1. How long should it take an inexperienced person like me to change these out? Can I tackle it right after work and still have enough light to complete the job?

2. My wires aren't going to arrive until Monday/Tuesday, but a friend of mine (who is a mechanic at a Cadillac dealership) is going to be in-town on Saturday and is bringing his timing light so we can do a timing bump...is it ok to bump the timing with the stock wires on? I'd hate to have to wait for the next time he's in town.
BroncoNewbie

If you mean you'll have to postpone doing this until the next time your mechanic buddy is in town, I'd do it anyway this weekend, just don't drive it too much until you get those wires on (as fast as possible).

The time in between his visits could pay for the dang parts in fuel savings and that'd be terrible to miss out on.

Problem with less than REALLY GOOD aftermarket wires is(and listen closely burger213) the thing could cross fire between the wires and run like $h!t causing your GM buddy to doubt the wisdom of these changes.

The MSD "has" the fat spark and the widened plug gaps "want/need" the fat spark.
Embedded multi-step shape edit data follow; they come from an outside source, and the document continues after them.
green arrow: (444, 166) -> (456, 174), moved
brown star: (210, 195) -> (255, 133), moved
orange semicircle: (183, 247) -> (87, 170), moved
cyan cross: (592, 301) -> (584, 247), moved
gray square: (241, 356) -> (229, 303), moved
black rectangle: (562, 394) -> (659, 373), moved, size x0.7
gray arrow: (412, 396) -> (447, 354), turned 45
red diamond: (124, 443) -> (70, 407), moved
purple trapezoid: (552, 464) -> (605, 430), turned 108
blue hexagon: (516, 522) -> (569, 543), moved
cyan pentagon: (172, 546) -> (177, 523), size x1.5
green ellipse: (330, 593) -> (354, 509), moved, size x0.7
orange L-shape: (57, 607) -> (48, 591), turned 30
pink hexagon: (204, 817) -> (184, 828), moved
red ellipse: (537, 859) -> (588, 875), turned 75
Now you put $h!t wires (or a less than perfect cap&rotor) in between and it could run like crap on a stick.

Like Sewiv says the coil, cap & rotor are a cake walk, so is running the wires really. The plugs on the driver's bank are not too, too bad to get at, but your mechanic buddy is gonna come in REAL HANDY on the passenger's side.
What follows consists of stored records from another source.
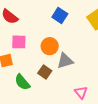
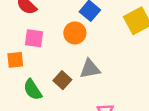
orange circle: (50, 46) -> (75, 33), moved

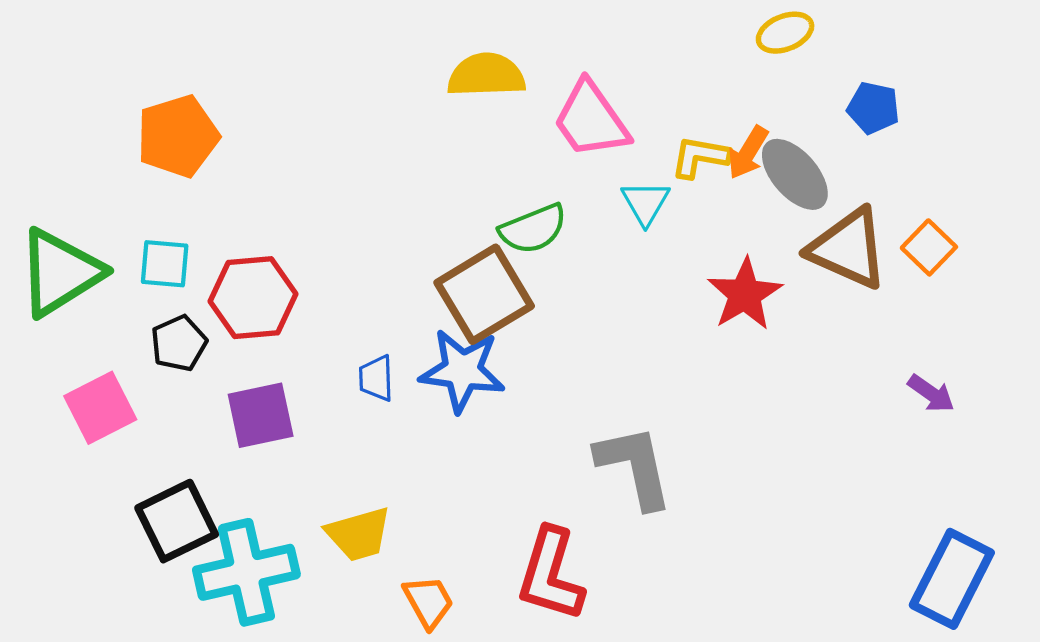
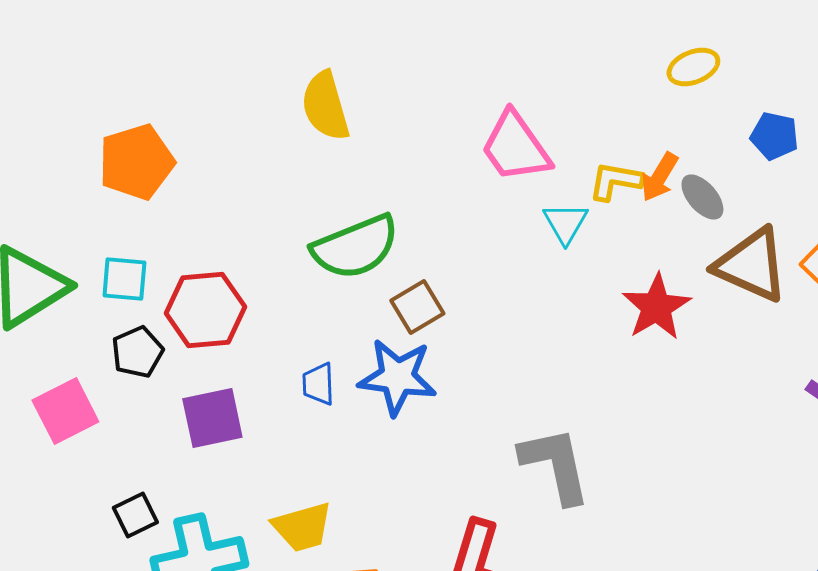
yellow semicircle: (486, 75) -> (325, 106), moved, turned -104
gray ellipse: (795, 174) -> (702, 197), size x0.7
green semicircle: (533, 229) -> (355, 247), moved, size x1.4
brown square: (484, 294) -> (417, 307), size x0.6
black square: (177, 521) -> (135, 515), size x0.6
Some small block Fords are real beeeeeeaches and I've wasted 2 hours changing 4 plugs on my 5.0 litre Lincoln Town Car. That is why recently (after my bronco became emissions exempt) my smog pump ended up at the side of the highway:toothless .

I guess what I'm trying to caution you and burger213 about is the need for quality plug wires to transfer all the spark where it needs to go.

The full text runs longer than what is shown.